Deploying concourse with cf auth and a self signed certificate doesn't copy the certificate to "/var/vcap/jobs/atc/config/cf_ca_cert" in atc VM

[bjalonmontanes]

When deploying concourse with CF AUTH with a self signed certificate (using the _cacert field) you will see the following error in atc job,

server: Failed to open connector cf: failed to open connector: failed to create connector cf: no certs found in root CA file "/var/vcap/jobs/atc/config/cf_ca_cert"
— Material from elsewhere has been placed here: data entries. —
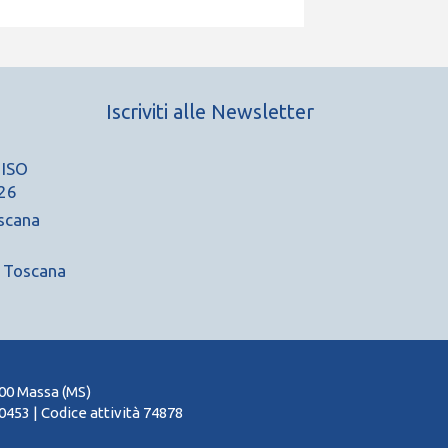
Iscriviti alle Newsletter
 ISO
26
scana
A Toscana
100 Massa (MS)
453 | Codice attività 74878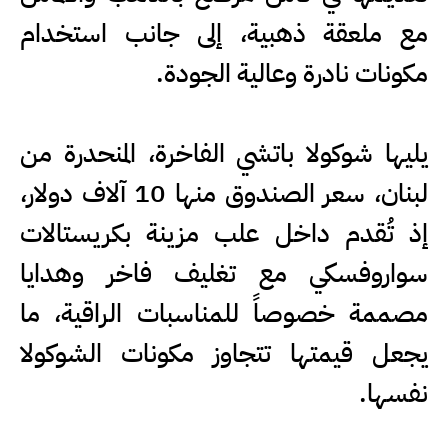
مع ملعقة ذهبية، إلى جانب استخدام
مكونات نادرة وعالية الجودة.
يليها شوكولا باتشي الفاخرة، المنحدرة من
لبنان، سعر الصندوق منها 10 آلاف دولار،
إذ تُقدم داخل علب مزينة بكريستالات
سواروفسكي مع تغليف فاخر وهدايا
مصممة خصوصاً للمناسبات الراقية، ما
يجعل قيمتها تتجاوز مكونات الشوكولا
نفسها.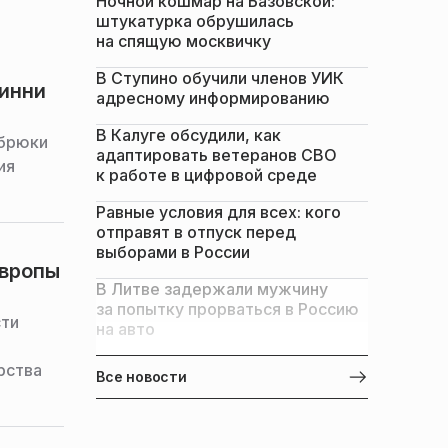
Ночной кошмар на Базовской:
штукатурка обрушилась
на спящую москвичку
В Ступино обучили членов УИК
инни
адресному информированию
В Калуге обсудили, как
 брюки
адаптировать ветеранов СВО
ия
к работе в цифровой среде
Равные условия для всех: кого
отправят в отпуск перед
выборами в России
Европы
В Литве задержали мужчину
за попытку прорваться в Россию
сти
на авто
рства
Все новости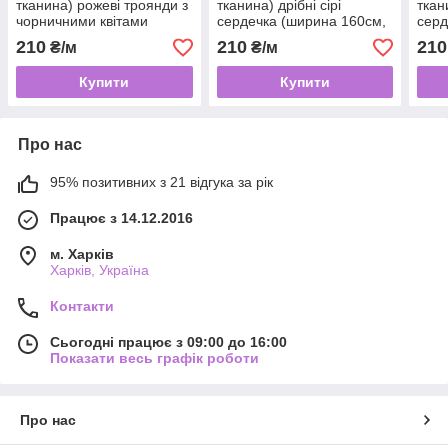
тканина) рожеві троянди з
тканина) дрібні сірі
ткан
чорничними квітами
сердечка (ширина 160см,
серд
(ширина 160см, 120г/м2)
120г/м2)
120г
210
210
210
₴/м
₴/м
Купити
Купити
Про нас
95% позитивних з 21 відгука за рік
Працює з 14.12.2016
м. Харків
Харків, Україна
Контакти
Сьогодні працює з 09:00 до 16:00
Показати весь графік роботи
Про нас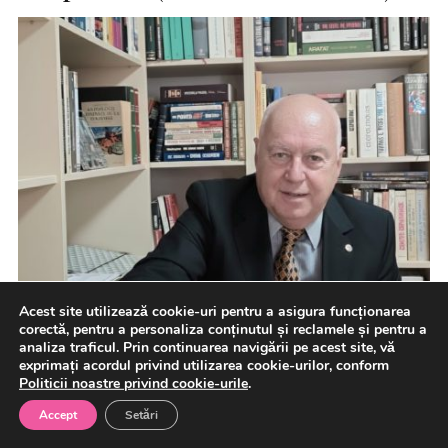
Acest site utilizează cookie-uri pentru a asigura funcționarea
corectă, pentru a personaliza conținutul și reclamele și pentru a
analiza traficul. Prin continuarea navigării pe acest site, vă
exprimați acordul privind utilizarea cookie-urilor, conform
Politicii noastre privind cookie-urile
.
Accept
Setări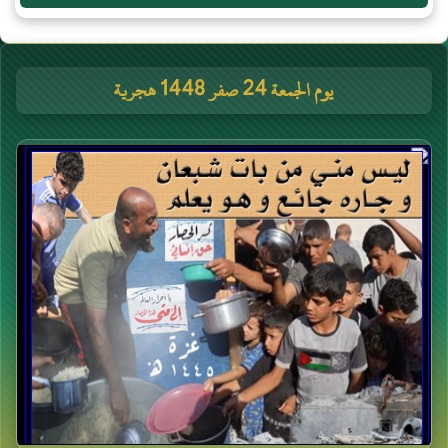
يوم الجمعة 24 صفر 1448 هجرية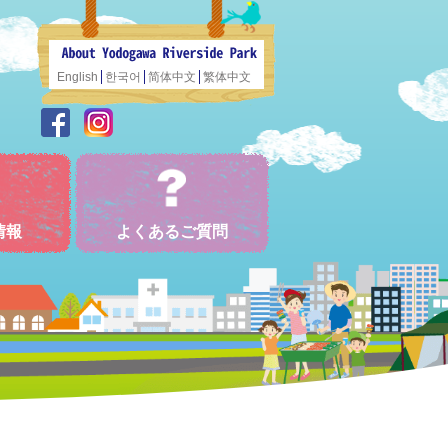
English
한국어
简体中文
繁体中文
情報
よくあるご質問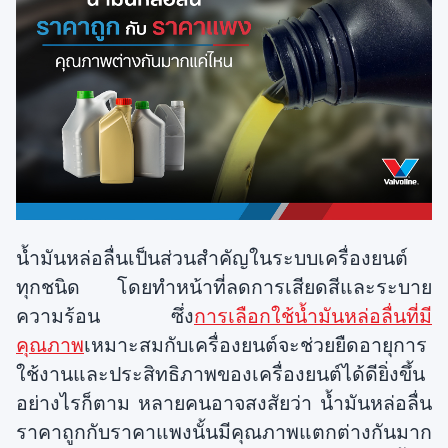
น้ำมันหล่อลื่นเป็นส่วนสำคัญในระบบเครื่องยนต์
ทุกชนิด โดยทำหน้าที่ลดการเสียดสีและระบาย
ความร้อน ซึ่ง
การเลือกใช้น้ำมันหล่อลื่นที่มี
คุณภาพ
เหมาะสมกับเครื่องยนต์จะช่วยยืดอายุการ
ใช้งานและประสิทธิภาพของเครื่องยนต์ได้ดียิ่งขึ้น
อย่างไรก็ตาม หลายคนอาจสงสัยว่า น้ำมันหล่อลื่น
ราคาถูกกับราคาแพงนั้นมีคุณภาพแตกต่างกันมาก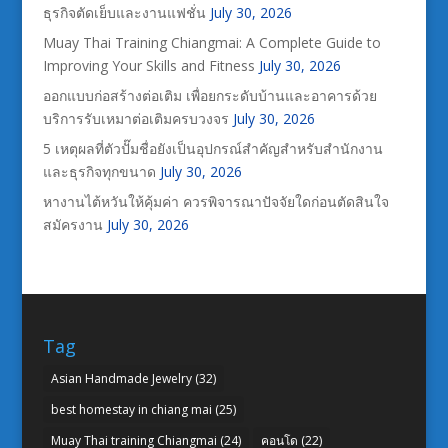
ธุรกิจตัดเย็บและงานแฟชั่น
July 30, 2026
Muay Thai Training Chiangmai: A Complete Guide to
Improving Your Skills and Fitness
July 30, 2026
ออกแบบก่อสร้างต่อเติม เพื่อยกระดับบ้านและอาคารด้วย
บริการรับเหมาต่อเติมครบวงจร
July 30, 2026
5 เหตุผลที่ตัวปั๊มชื่อยังเป็นอุปกรณ์สำคัญสำหรับสำนักงาน
และธุรกิจทุกขนาด
July 30, 2026
หางานไต้หวันให้คุ้มค่า ควรพิจารณาปัจจัยใดก่อนตัดสินใจ
สมัครงาน
July 30, 2026
Tag
Asian Handmade Jewelry
(32)
best homestay in chiang mai
(25)
Muay Thai training Chiangmai
(24)
คอนโด
(22)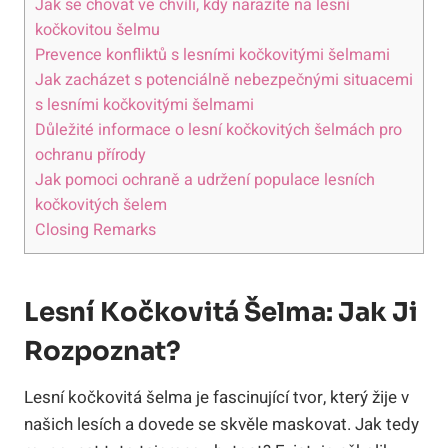
Jak se chovat ve chvíli, kdy narazíte na lesní
kočkovitou šelmu
Prevence konfliktů s lesními kočkovitými šelmami
Jak zacházet s potenciálně nebezpečnými situacemi
s lesními kočkovitými šelmami
Důležité informace o lesní kočkovitých šelmách pro
ochranu přírody
Jak pomoci ochraně a udržení populace lesních
kočkovitých šelem
Closing Remarks
Lesní Kočkovitá Šelma: Jak Ji
Rozpoznat?
Lesní kočkovitá šelma je fascinující tvor, který žije v
našich lesích a dovede se skvěle maskovat. Jak tedy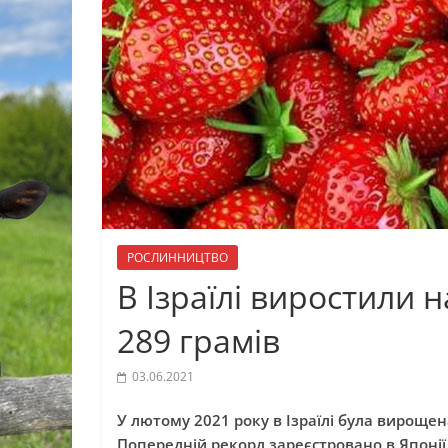
РОСЛИННИЦТВО
В Ізраїлі виростили
289 грамів
03.06.2021
У лютому 2021 року в Ізраїлі була вирощена
Попередній рекорд зареєстровано в Японії, 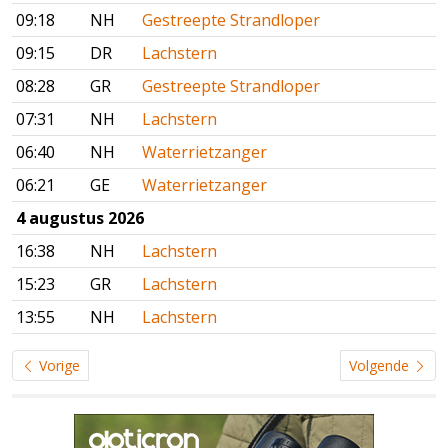
09:18
NH
Gestreepte Strandloper
09:15
DR
Lachstern
08:28
GR
Gestreepte Strandloper
07:31
NH
Lachstern
06:40
NH
Waterrietzanger
06:21
GE
Waterrietzanger
4 augustus 2026
16:38
NH
Lachstern
15:23
GR
Lachstern
13:55
NH
Lachstern
Vorige
Volgende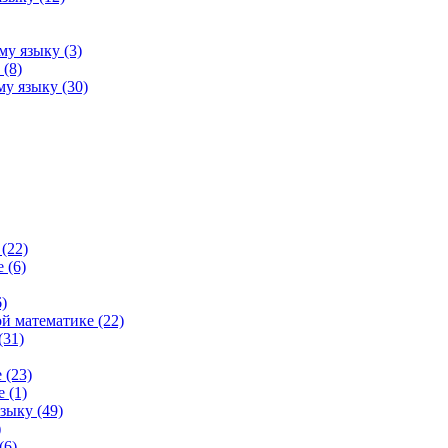
му языку (3)
(8)
у языку (30)
(22)
 (6)
)
й математике (22)
(31)
 (23)
 (1)
зыку (49)
)
(6)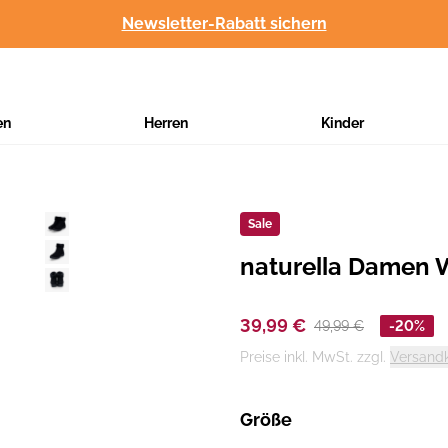
Newsletter-Rabatt sichern
en
Herren
Kinder
Sale
naturella Damen 
Hersteller
:
39,99 €
49,99 €
-20%
Preise inkl. MwSt. zzgl.
Versand
Größe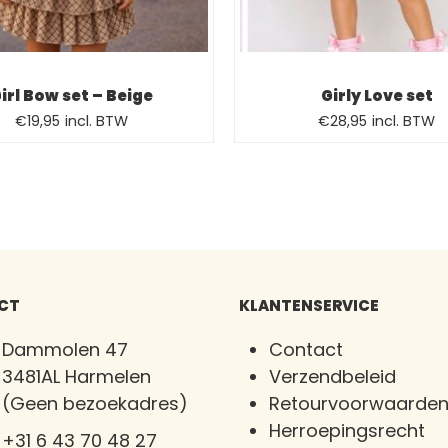
irl Bow set – Beige
Girly Love set
Oorspronkelijke
Huidige
€
19,95
incl. BTW
€
28,95
incl. BTW
prijs
prijs
was:
is:
€28,95.
€19,95.
CT
KLANTENSERVICE
Dammolen 47
Contact
3481AL Harmelen
Verzendbeleid
(Geen bezoekadres)
Retourvoorwaarde
Herroepingsrecht
+31 6 43 70 48 27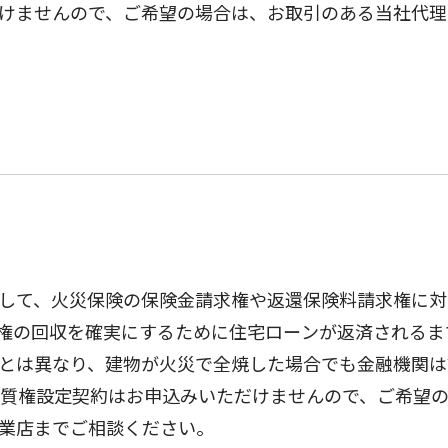
けませんので、ご希望の場合は、お取引のある当社代理
して、火災保険の保険金請求権や返還保険料請求権に対
権の回収を確実にするために住宅ローンが返済されるま
とは異なり、建物が火災で全焼した場合でも金融機関は
は質権設定契約はお申込みいただけませんので、ご希望
業店までご相談ください。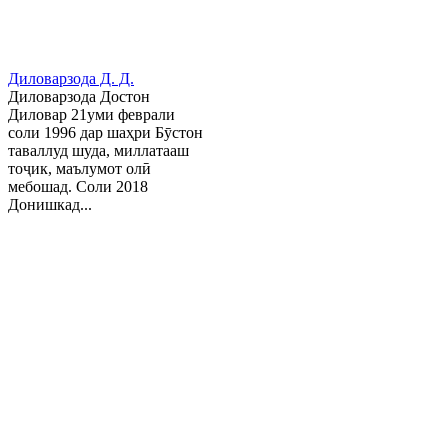
Диловарзода Д. Д.
Диловарзода Достон
Диловар 21уми феврали
соли 1996 дар шаҳри Бӯстон
таваллуд шуда, миллатааш
тоҷик, маълумот олӣ
мебошад. Соли 2018
Донишкад...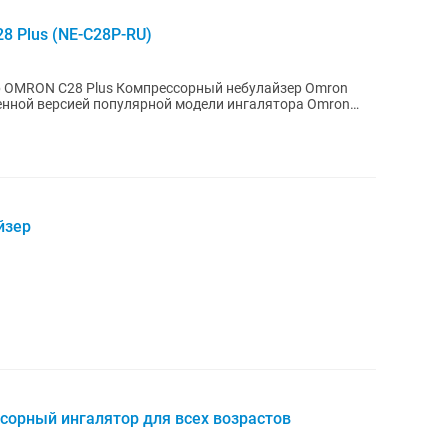
8 Plus (NE-C28P-RU)
 OMRON C28 Plus Компрессорный небулайзер Omron
ленной версией популярной модели ингалятора Omron
йзер
сорный ингалятор для всех возрастов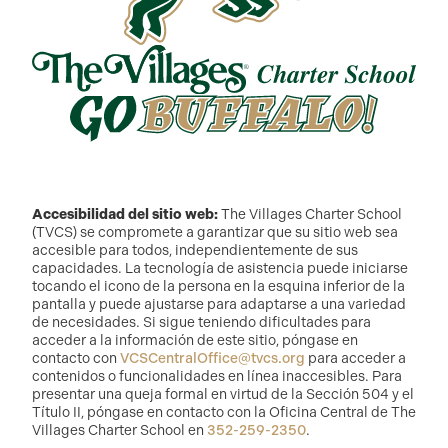
Accesibilidad del sitio web:
The Villages Charter School
(TVCS) se compromete a garantizar que su sitio web sea
accesible para todos, independientemente de sus
capacidades. La tecnología de asistencia puede iniciarse
tocando el icono de la persona en la esquina inferior de la
pantalla y puede ajustarse para adaptarse a una variedad
de necesidades. Si sigue teniendo dificultades para
acceder a la información de este sitio, póngase en
contacto con
VCSCentralOffice@tvcs.org
para acceder a
contenidos o funcionalidades en línea inaccesibles. Para
presentar una queja formal en virtud de la Sección 504 y el
Título II, póngase en contacto con la Oficina Central de The
Villages Charter School en
352-259-2350
.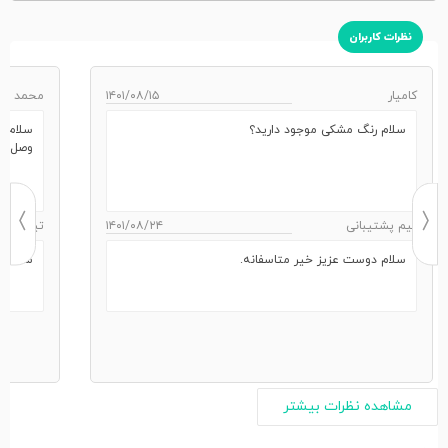
نظرات کاربران
کامیار
۱۴۰۱/۰۸/۱۵
محمد
سلام رنگ مشکی موجود دارید؟
وصل کر
تیم پشتیبانی
۱۴۰۱/۰۸/۲۴
تیم پشتی
سلام دوست عزیز خیر متاسفانه.
سلام ب
مشاهده نظرات بیشتر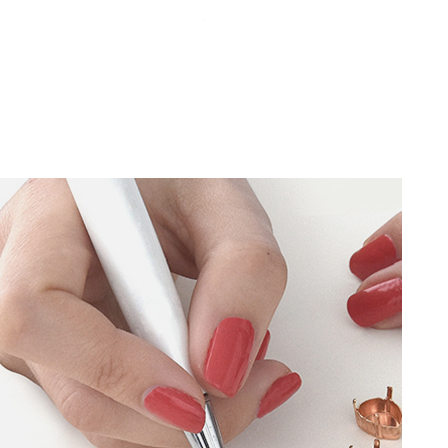
צמיד קאף צר "רוסטיק אורגני"
מחיר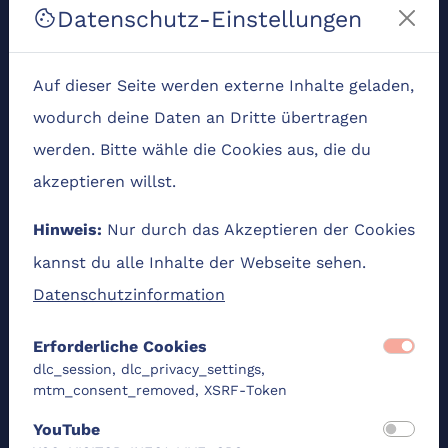
Datenschutz-Einstellungen
cookie
Seit 2018 ist Britta Sommer bei der itisto GmbH &
Co. KG als Consultant tätig. Ihre Schwerpunkte
Auf dieser Seite werden externe Inhalte geladen,
liegen in der Digitalberatung und Prozessanalyse,
wodurch deine Daten an Dritte übertragen
insbesondere im Umfeld von Rechnungswesen
werden. Bitte wähle die Cookies aus, die du
und Warenwirtschaft.
akzeptieren willst.
Sie unterstützt Unternehmen im Support und bei
Anwendungsfragen rund um das ERP‑System
Nur durch das Akzeptieren der Cookies
Hinweis:
SelectLine und kennt die typischen
kannst du alle Inhalte der Webseite sehen.
Herausforderungen bei der Einführung digitaler
Datenschutzinformation
Prozesse aus der Praxis. In ihren Workshops legt
Erforderliche Cookies
sie Wert auf verständliche Erklärungen, konkrete
dlc_session, dlc_privacy_settings,
Beispiele und Lösungen, die sich direkt im
mtm_consent_removed, XSRF-Token
Arbeitsalltag umsetzen lassen.
YouTube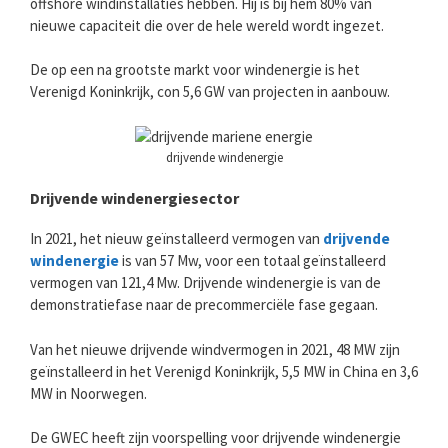
offshore windinstallaties hebben. Hij is bij hem 80% van
nieuwe capaciteit die over de hele wereld wordt ingezet.
De op een na grootste markt voor windenergie is het
Verenigd Koninkrijk, con 5,6 GW van projecten in aanbouw.
drijvende windenergie
Drijvende windenergiesector
In 2021, het nieuw geïnstalleerd vermogen van
drijvende
windenergie
is van 57 Mw, voor een totaal geïnstalleerd
vermogen van 121,4 Mw. Drijvende windenergie is van de
demonstratiefase naar de precommerciële fase gegaan.
Van het nieuwe drijvende windvermogen in 2021, 48 MW zijn
geïnstalleerd in het Verenigd Koninkrijk, 5,5 MW in China en 3,6
MW in Noorwegen.
De GWEC heeft zijn voorspelling voor drijvende windenergie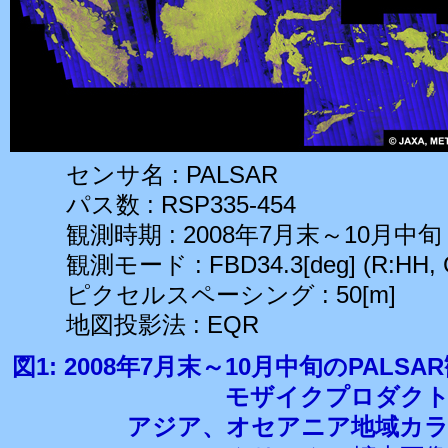
センサ名 : PALSAR
パス数 : RSP335-454
観測時期 : 2008年7月末～10月中旬
観測モード : FBD34.3[deg] (R:HH, G
ピクセルスペーシング : 50[m]
地図投影法 : EQR
図1: 2008年7月末～10月中旬のPALS
モザイクプロダク
アジア、オセアニア地域カ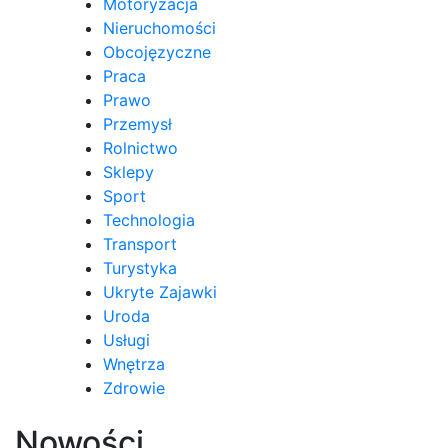
Motoryzacja
Nieruchomości
Obcojęzyczne
Praca
Prawo
Przemysł
Rolnictwo
Sklepy
Sport
Technologia
Transport
Turystyka
Ukryte Zajawki
Uroda
Usługi
Wnętrza
Zdrowie
Nowości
The workaround is copying the cert to _/var/vcap/jobs/atc/config/cf_cacert and do monit start atc

The options to deploy that have been used are the following

-o concourse-deployment/cluster/operations/cf-auth.yml 
--var-file ca_cert=vars/cf_ca_cert_2.pem

(along with cf_client_id, cf_client_secret and cf_api_url)

Thanks

[gaigaslab-operations]

I can confirm that I, too, have this issue. Since we have 2 x ATC, it makes it very difficult to apply changes to the deployment (because ATC fails on the first and never tries to implement ANY changes on the 2nd).

[gaigaslab-operations]

@bjalonmontanes Did you ever find a solution to this? I can find no documentation of the right syntax for updating the cf_ca_cert file.

[vito]

This should be fixed in the 5.0 release.